Convocar primarias a ocho días de la disolución de las Cámaras es una temeridad que solamente va a perjudicar al PSOE. Sánchez debe creer que puestos entre la espada y la pared las federaciones autonómicas le apoyarán digamos que con la nariz tapada. El problema es que los enanos crecen cuando se dirige mal el circo: mientras escribo esto ya han caído los pactos gubernativos de Castilla la Mancha y Extremadura. No sé si acabaré la crónica antes de que Aragón se sume a esta pequeña guerra de tronos, lo que sí es seguro es que en el PSOE huele a cuchillos largos y a ver cómo se negocia con un Podemos que le acaba de atenazar por donde más duele, con un Ciudadanos escocido por la pérdida de 105.000 votos y en desacuerdo con los Morados y con un ambiente político que va a usar a Sánchez como pimpampum.

Convocar un Congreso para que las bases repitan aquella aclamación del 49% de hace 4 años, o César o nada, es desconocer la realidad: no va a ganar si se presenta Susana Díaz. Creer que la presión pública desde la derecha va a desaparecer o va a ser inocua, vuelve a ser soslayar la realidad: desde el PP y C’s le van a dar una cera muy eficaz que se traducirá en más pérdida de credibilidad y desde la izquierda le van a apretar las clavijas hasta que llore sangre si quiere pactar un gobiernito que le salve el trasero. Creo que la buena suerte del principiante se ha acabado y que ahora las carencias políticas, estratégicas, ideológicas y humanas de Pedro Sánchez están a la vista para muchos más de los que imagina.

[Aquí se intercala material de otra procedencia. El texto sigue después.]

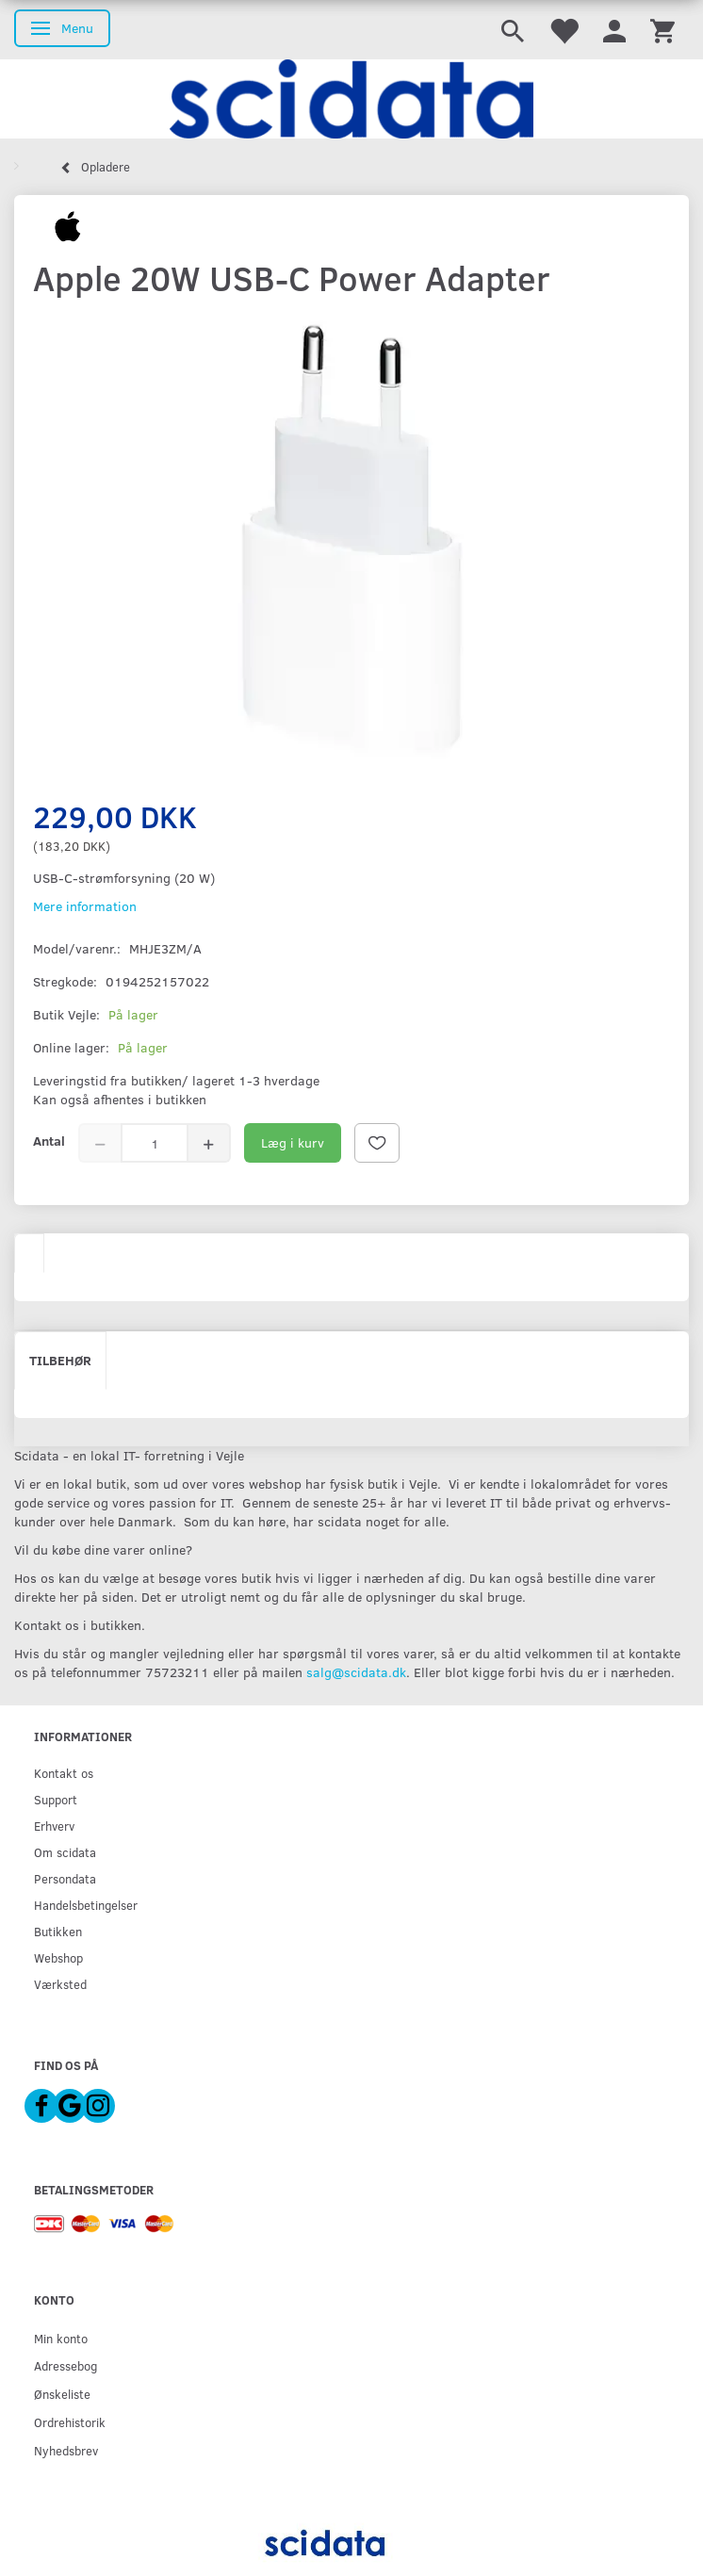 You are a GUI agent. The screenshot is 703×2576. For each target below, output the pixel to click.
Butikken (58, 1931)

Pedro Sánchez legítimamente quiso ser presidente de gobierno, sin embargo, cuando se pierden más votantes de los que conserva, uno –él- debe darse cuenta de que es una parte sustancial del problema y que muy difícilmente llegará a formar parte de la solución. Cada nueva convocatoria electoral es un descalabro y cada nueva ocurrencia para disimularlo produce un montón de enemigos poderosos dentro y fuera del partido.

Lo peor es que Sánchez no debe contar con que se presente Susana Díaz, pero si es lista –y lo es-, si tiene poder –y lo tiene- debe estar analizando si habrá jamás en la historia una oportunidad tan fácil como esta: obtener mejor resultado electoral que Sánchez está cantado; conseguir el apoyo mayoritario de las federaciones que más pesan es sabido y encima tiene algunos ases para negociar con Miquel Iceta sin necesidad de decapitarlo antes de las Terceras Elecciones. Entre los suyos aparece como simpática, carismática, eficaz, española y estadista con guante de seda, amén de que gana elecciones, no como otros. Si además ella adujera que lo hace por responsabilidad, por el país, porque unas cuartas elecciones serían la debacle y sus compañeros creen que ella puede ganar y, en fin, con humildad asume tan grande honor como compromiso, las bases desbordarían las urnas por ella, Susana d’España. Difícilmente Díaz conseguirá un candidato tan débil al que enfrentar su poderío como este que por la puerta asoma: si se presenta, lo borrará del mapa y de la historia.

La cuerda que mucho se estira siempre se rompe por el lado más débil y si Sánchez cree que no es él es que está completamente groggy. De las federaciones, no le apoya Aragón, no le apoya Extremadura, no le apoya Valencia, no le apoya Castilla la Mancha y no le apoya Andalucía. Esta jugada no le va a salir bien en el corto ni en el medio plazo. Jugando con la propuesta del Huffinton Post, no estamós ante Nicolás Maquiapedro, solamente contemplamos una triste y patética Pedromaquia.